A few months ago I was inspired by this post on how RocksDB works, and decided that it would be a fun exercise to implement a database myself.

This post is more of a documentation of how I built my own key-value store, but I still hope to give an overview of how they work, and provide enough details for someone to implement one themselves.

The database and code snippets are written in Go, and the source code can be found here.

Log Structured Merge Tree

For our implementation, we’ll be using a log structured merge tree (or LSM tree). It is a data structure that is comprised of two other data structures, memtables (an in-memory data structure that stores key-value pairs) which exists in memory, and SSTables (sorted strings tables, which we’ll explore later) which exists strictly on disk.

The memtables are kept in the first layer of the tree, and sorted in chronological order. Similarly, the SSTables are divided into different layers from newest to oldest.

LSM Tree

This setup allows us to write sequentially to memory (which is very fast) by writing to the latest memtable, and appending new ones as they fill up. We can then persist from memory to disk in the background in batches, which is more performant.

// lsm_tree.go
type LSMTree struct {
    tables []Memtable
    stm    *SSTManager
    // ...
}

Writes

Like mentioned above, writes (or inserts) to the database are appended directly to the newest memtable. Once that memtable reaches a certain threshold, it is rotated out for a new one. Every memtable except the latest one is immutable and read-only (we’ll see why shortly).

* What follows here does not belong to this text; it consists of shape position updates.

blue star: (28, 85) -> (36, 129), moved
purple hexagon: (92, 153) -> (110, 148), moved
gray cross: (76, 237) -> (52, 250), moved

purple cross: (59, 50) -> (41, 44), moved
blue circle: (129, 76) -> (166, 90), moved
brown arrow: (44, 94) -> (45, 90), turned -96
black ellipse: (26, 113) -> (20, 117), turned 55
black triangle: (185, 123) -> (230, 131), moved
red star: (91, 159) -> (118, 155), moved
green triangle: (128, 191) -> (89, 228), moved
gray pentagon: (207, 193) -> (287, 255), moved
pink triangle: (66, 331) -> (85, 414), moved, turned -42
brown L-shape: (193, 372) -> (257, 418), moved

A memtable is just an interface, and any in-memory structure that implements finding/inserting a key-value pair (AA tree, red-black tree, skiplist, etc.) and listing all kv-pairs in order, is sufficient.

// lsm_tree.go
type Memtable interface {
    Find(key string) ([]byte, bool)
    Insert(key string, val []byte)
    Traverse(f func(k string, v []byte))
}
// lsm_tree.go
func (lt *LSMTree) Put(key string, val []byte) {
    curTable := lt.tables[len(lt.tables)-1]
    curTable.Insert(key, val)

    if curTable.Size() > lt.memTableSize {
        curTable = NewAATree()
        lt.tables = append(lt.tables, curTable)
    }
}

If the number of memtables exceeds a given threshold, then we want to persist that to disk as a SSTable. This can be done in several ways, but for simplicity, I’ve opted to have a background process that periodically flushes extra tables to disk (not shown above, but you can check it out here).

Persisting Memtables

We persist our memtable into a SSTable, which is just a subset of key-value pairs (those from the memtable) in a sorted order (hence the name, sorted strings table). Since it is stored on disk, we need to encode it in a format that is compact, and easy to retrieve.

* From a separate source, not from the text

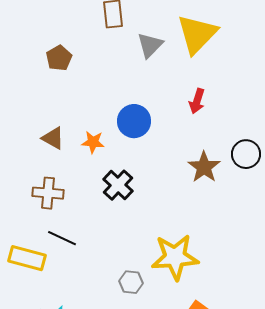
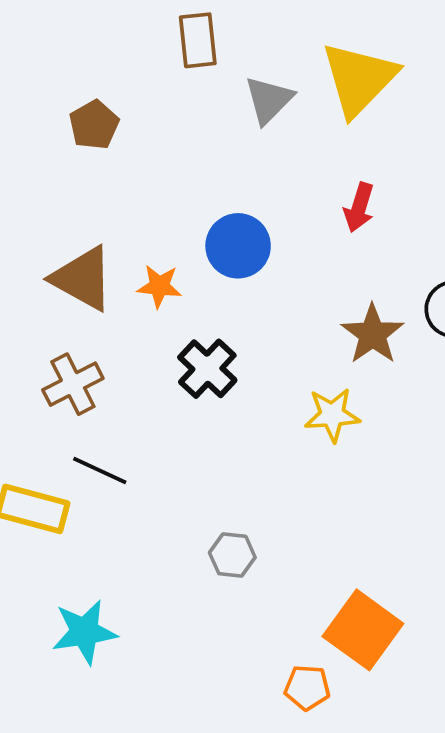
brown triangle: (53, 138) -> (83, 278), size x1.5
brown cross: (48, 193) -> (73, 384), turned -32
yellow star: (175, 257) -> (332, 415), moved, size x0.6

For our purposes, we want to support variable-lengthed keys, so we’ll first encode the length of the key (which is fixed to 8 bytes), and then the actual key.

// data_file.go
func flushBytes(file *os.File, b []byte) (int, error) {
    lb := make([]byte, 8)
    binary.PutVarint(lb, int64(len(b)))

    // Write the length of the key/value.
    bytesWritten := 0
    n, _ := file.Write(lb)
    bytesWritten += n

    // Write the key/value.
    n, _ = file.Write(b)
    bytesWritten += n

    return bytesWritten, nil
}

Note: Error handling is omitted for brevity. Please see source for the complete implementation.

Similarly, we do this with our values, and we end up with the following format for our key-value entries.

+----------------+------------+-----+--------------+-------+
| CRC (Optional) | Key Length | Key | Value Length | Value |
+----------------+------------+-----+--------------+-------+

(Optional): As a follow up, we can also add a checksum (CRC) before the key-value pair to help detect if the entry is corrupted.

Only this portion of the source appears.